Back on the scene
It’s been 15 years since Billy Idol last released an album, but to listen to his new CD, Devil’s Playground, it sounds as if Idol is picking up right where he left off. By all rights, it’s surprising to even see Idol — Billy, Belly or otherwise — back on the scene, considering how his career went south in the 1990s.

In 1990 — on the day he had finished work on his soon-to-be-released album Charmed Life — he was seriously injured in a motorcycle accident in Los Angeles. It took five surgeries to repair Idol’s mangled leg.
Idol recovered from those injuries, but an ill-fated flirtation with electronic music on his 2003 CD Cyberpunk seriously injured his music career. Cyberpunk was a dismal commercial failure, and after his record label was bought out by Capitol Records, Idol, who began his career in 1976 fronting the punk band Generation X, found himself stuck on a label that he felt didn’t understand him or his musical ambitions.
It’s not as though Idol was giving Capitol much to work with, though.
After Cyberpunk’s failure, Idol’s long-running drug and drinking habit spiraled out of control. In 1994, he suffered two overdoses, the second of which nearly proved fatal.
The second brush with death shook Idol enough that he began to deal with his drug problem. He said that as a father of a young son (Wolf, now 16) and daughter (Bonnie Blue, now 15), he knew he had to get his act together.

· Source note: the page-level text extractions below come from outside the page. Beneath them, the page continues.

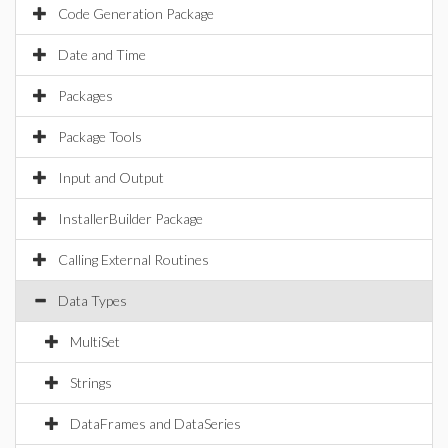
Code Generation Package
Date and Time
Packages
Package Tools
Input and Output
InstallerBuilder Package
Calling External Routines
Data Types
MultiSet
Strings
DataFrames and DataSeries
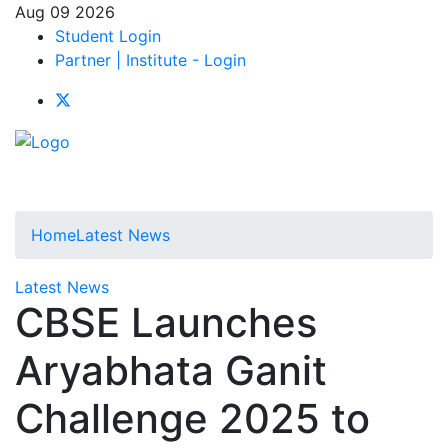
Aug 09 2026
Student Login
Partner | Institute - Login
Home
Latest News
Latest News
CBSE Launches
Aryabhata Ganit
Challenge 2025 to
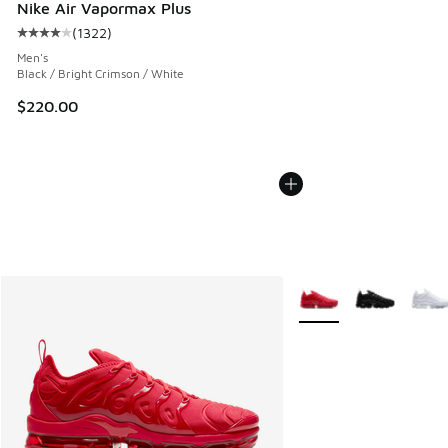
Nike Air Vapormax Plus
(
1322
)
Average customer rating - [4 out of 5 stars], 1322 reviews
Men's
Black / Bright Crimson / White
$220.00
More Colors Available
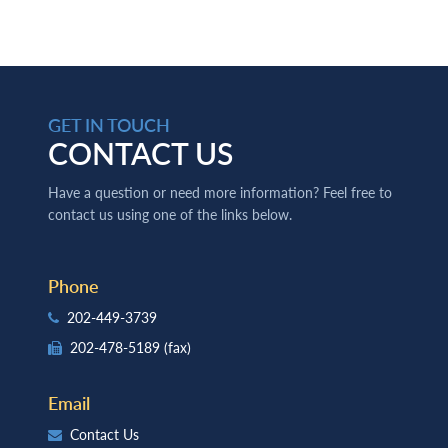
GET IN TOUCH
CONTACT US
Have a question or need more information? Feel free to
contact us using one of the links below.
Phone
202-449-3739
202-478-5189
(fax)
Email
Contact Us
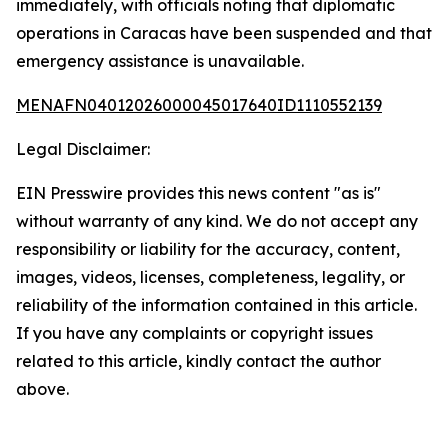
immediately, with officials noting that diplomatic
operations in Caracas have been suspended and that
emergency assistance is unavailable.
MENAFN04012026000045017640ID1110552139
Legal Disclaimer:
EIN Presswire provides this news content "as is"
without warranty of any kind. We do not accept any
responsibility or liability for the accuracy, content,
images, videos, licenses, completeness, legality, or
reliability of the information contained in this article.
If you have any complaints or copyright issues
related to this article, kindly contact the author
above.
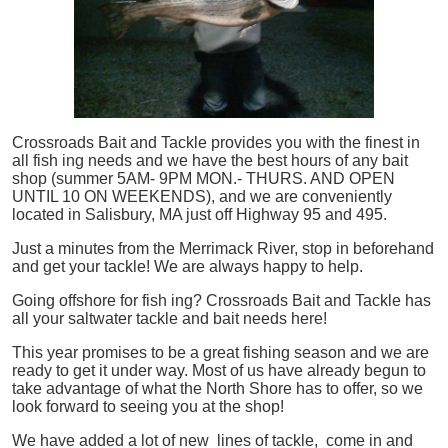
Crossroads Bait and Tackle provides you with the finest in
all
fish
ing needs and we have the best hours of any bait
shop (summer 5AM- 9PM MON.- THURS. AND OPEN
UNTIL 10 ON WEEKENDS), and we are conveniently
located in Salisbury, MA just off Highway 95 and 495.
Just a minutes from the Merrimack River, stop in beforehand
and get your tackle! We are always happy to help.
Going offshore for
fish
ing? Crossroads Bait and Tackle has
all your saltwater tackle and bait needs here!
This year promises to be a great fishing season and we are
ready to get it under way. Most of us have already begun to
take advantage of what the North Shore has to offer, so we
look forward to seeing you at the shop!
We have added a lot of new lines of tackle,
come in and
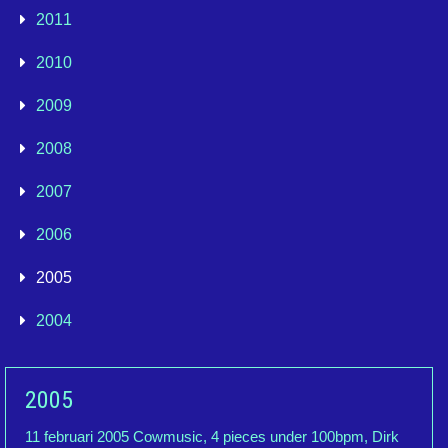
2011
2010
2009
2008
2007
2006
2005
2004
2005
11 februari 2005 Cowmusic, 4 pieces under 100bpm, Dirk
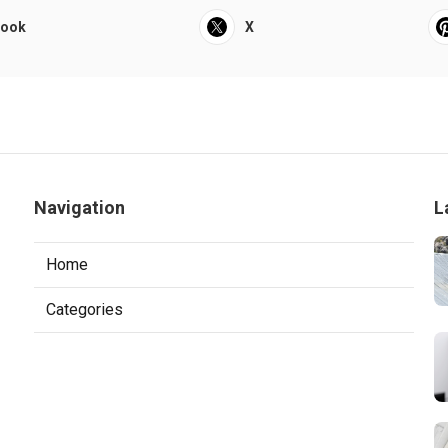
book
X
Navigation
L
Home
Categories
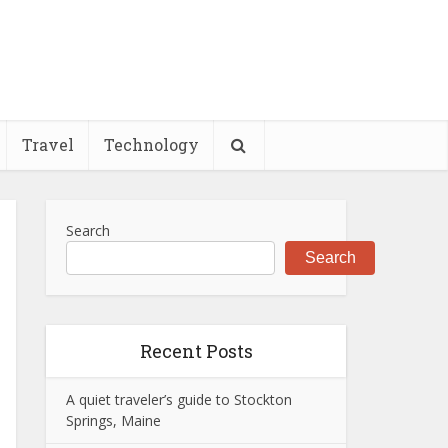
Travel
Technology
Search
Search
Recent Posts
A quiet traveler’s guide to Stockton
Springs, Maine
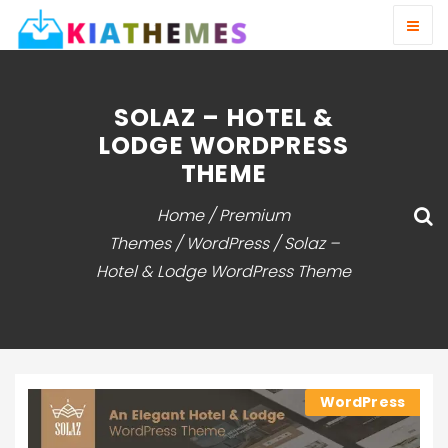
SOLAZ – HOTEL &
LODGE WORDPRESS
THEME
Home
/
Premium
Themes
/
WordPress
/ Solaz –
Hotel & Lodge WordPress Theme
WordPress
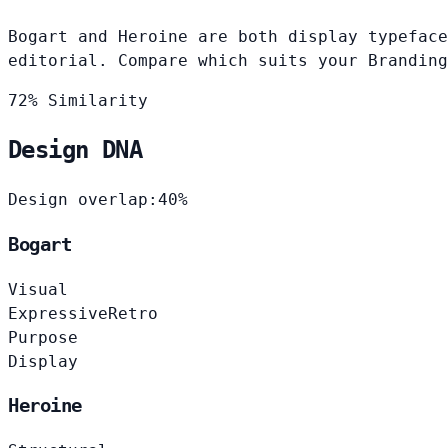
Bogart and Heroine are both display typeface
editorial. Compare which suits your Branding
72% Similarity
Design DNA
Design overlap:
40%
Bogart
Visual
Expressive
Retro
Purpose
Display
Heroine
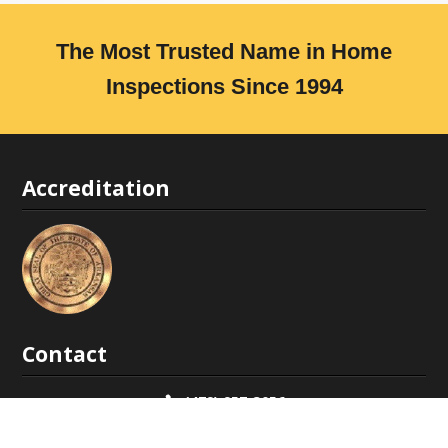
The Most Trusted Name in Home
Inspections Since 1994
Accreditation
Contact
(479) 957-3056
covenantinspections@gmail.com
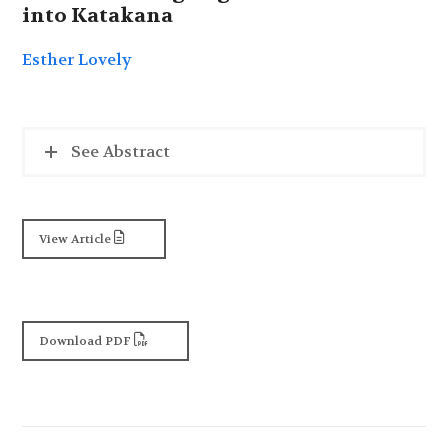
into Katakana
Esther Lovely
See Abstract
View Article
Download PDF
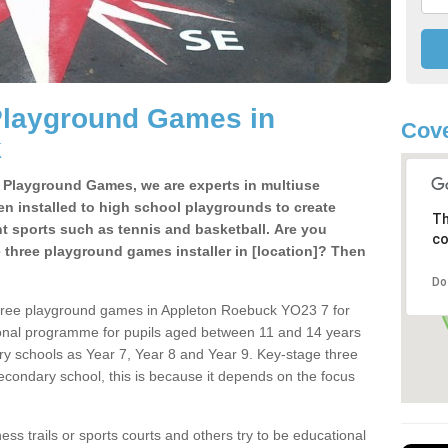
Playground Games in
Cove
k
e Playground Games, we are experts in multiuse
ten installed to high school playgrounds to create
Th
ent sports such as tennis and basketball. Are you
co
e three playground games installer in [location]? Then
Do
three playground games in Appleton Roebuck YO23 7 for
ional programme for pupils aged between 11 and 14 years
ary schools as Year 7, Year 8 and Year 9. Key-stage three
condary school, this is because it depends on the focus
ss trails or sports courts and others try to be educational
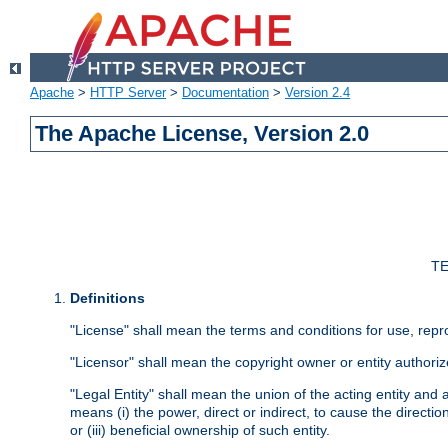
Apache
>
HTTP Server
>
Documentation
>
Version 2.4
The Apache License, Version 2.0
TE
Definitions
"License" shall mean the terms and conditions for use, repr
"Licensor" shall mean the copyright owner or entity authoriz
"Legal Entity" shall mean the union of the acting entity and al
means (i) the power, direct or indirect, to cause the directi
or (iii) beneficial ownership of such entity.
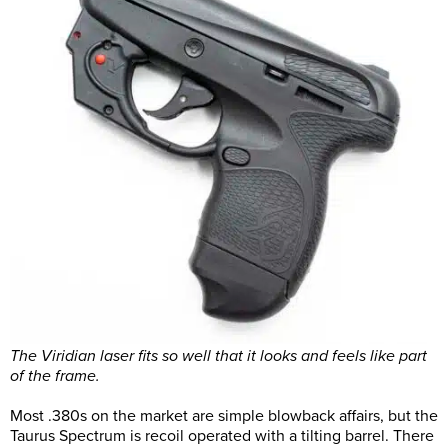
The Viridian laser fits so well that it looks and feels like part
of the frame.
Most .380s on the market are simple blowback affairs, but the
Taurus Spectrum is recoil operated with a tilting barrel. There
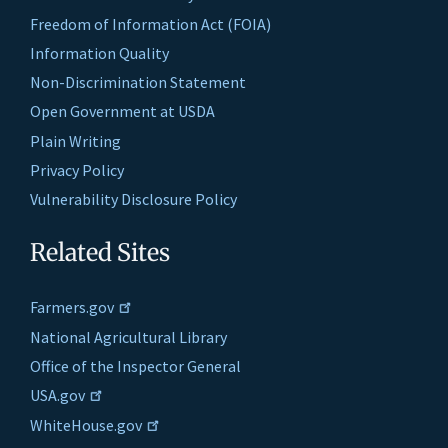
Freedom of Information Act (FOIA)
Information Quality
Non-Discrimination Statement
Open Government at USDA
Plain Writing
Privacy Policy
Vulnerability Disclosure Policy
Related Sites
Farmers.gov
National Agricultural Library
Office of the Inspector General
USA.gov
WhiteHouse.gov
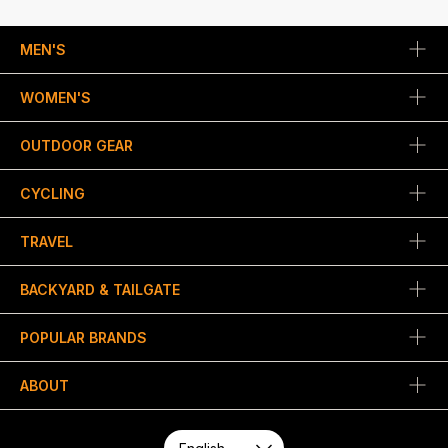
MEN'S
WOMEN'S
OUTDOOR GEAR
CYCLING
TRAVEL
BACKYARD & TAILGATE
POPULAR BRANDS
ABOUT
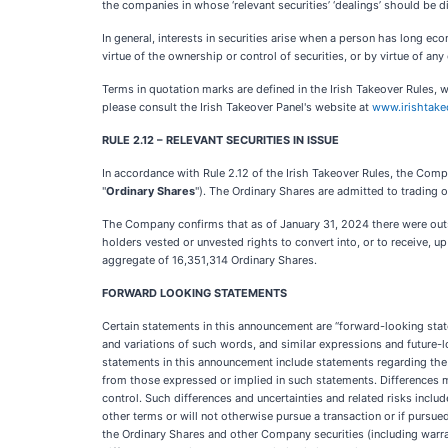
the companies in whose ‘relevant securities’ ‘dealings’ should be 
In general, interests in securities arise when a person has long eco
virtue of the ownership or control of securities, or by virtue of any 
Terms in quotation marks are defined in the Irish Takeover Rules, w
please consult the Irish Takeover Panel's website at
www.irishtake
RULE 2.12 – RELEVANT SECURITIES IN ISSUE
In accordance with Rule 2.12 of the Irish Takeover Rules, the Com
"
Ordinary Shares
"). The Ordinary Shares are admitted to trading
The Company confirms that as of January 31, 2024 there were out
holders vested or unvested rights to convert into, or to receive,
aggregate of 16,351,314
Ordinary Shares.
FORWARD LOOKING STATEMENTS
Certain statements in this announcement are “forward-looking state
and variations of such words, and similar expressions and future-
statements in this announcement include statements regarding the 
from those expressed or implied in such statements. Differences 
control. Such differences and uncertainties and related risks include,
other terms or will not otherwise pursue a transaction or if pursu
the Ordinary Shares and other Company securities (including warrant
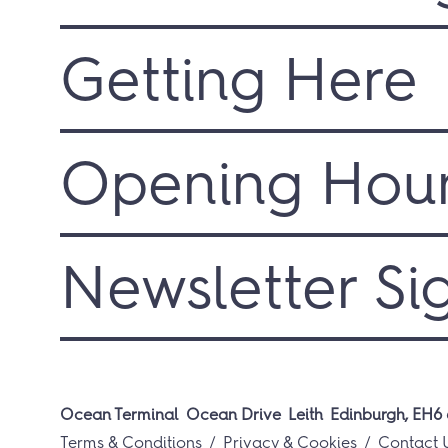
Getting Here
Opening Hou
Newsletter Si
Ocean Terminal
Ocean Drive
Leith
Edinburgh, EH6 
Terms & Conditions
Privacy & Cookies
Contact 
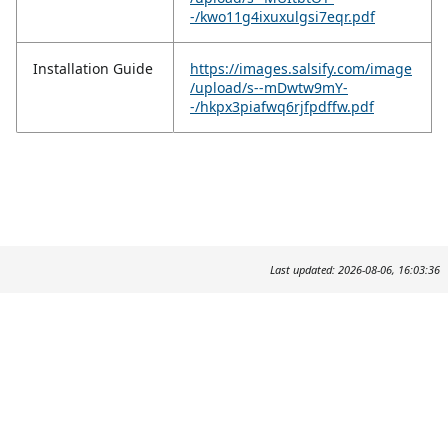
-/kwo11g4ixuxulgsi7eqr.pdf
Installation Guide
https://images.salsify.com/image
/upload/s--mDwtw9mY-
-/hkpx3piafwq6rjfpdffw.pdf
Last updated: 2026-08-06, 16:03:36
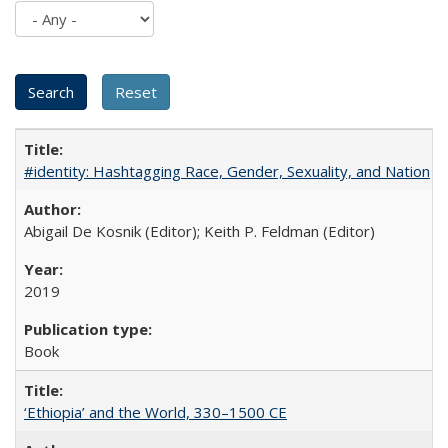
#identity: Hashtagging Race, Gender, Sexuality, and Nation
Abigail De Kosnik (Editor); Keith P. Feldman (Editor)
2019
Book
‘Ethiopia’ and the World, 330–1500 CE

“They didn’t need to see Billy ‘Bleeping’ Idol. They needed to see William Broad, their dad really,” Idol said, referring to himself by his real name. “Also, too, I had to start dealing with parents and teachers and headmistresses and headmasters.
“I started to re-employ my mind about how I can continue to be Billy Idol instead of the other way around, give in,” he said. “That’s kind of what you’re seeing the results of now, is the results of someone who got himself together. I still drink. I still smoke pot. But I don’t need to get wasted. That’s my theory today. Don’t go out of your way to get wasted.”
Still, it wasn’t until the latter half of the 1990s that Idol started to show signs of creative life again. A key first step was reuniting with guitarist Steve Stevens, who had been his co-writer and right hand man through the 1987 album Whiplash Smile.
In 1999, Idol — now completely off of hard drugs — assembled a band to begin playing shows again, and gradually a few songs that would eventually land on Devil’s Playground started to surface.
“We had written a certain kind of song. We’d written the ‘Summer Running,’ the ‘Rat Race,’ ‘Romeo’s Waiting,’ ‘Plastic Jesus,’” Idol said, referring to some of the poppier material on Devil’s Playground. “That’s what me and Steve had done. We’d gotten this kind of side of the album. But I was looking for the kind of, almost like a punk side of it, the fiery side of it. And what happened is my drummer, Brian Tichy, had a little room where he had his drums set up. And once we had the real drums back playing as we wrote, it really helped me to come back to life as a songwriter. And so we started writing in November 2003 and by March we had 20 songs, half of which are on this album.”
Idol said he feels he is back in prime form, and rocking with his accustomed vigor.
“I think we’ve done a lot to put into place the energy you would imagine that Billy Idol would have,” he said. “The same energy that was there in the ’70s when I played with Generation X, the same energy is there on this album.
“The thing is we’ve got the energy back. The energy’s there, and that’s what makes the thing seem like it’s not so different is because the energy source, or whatever you call it, is just as strong, if not stronger, blimey, than it was in the heyday.”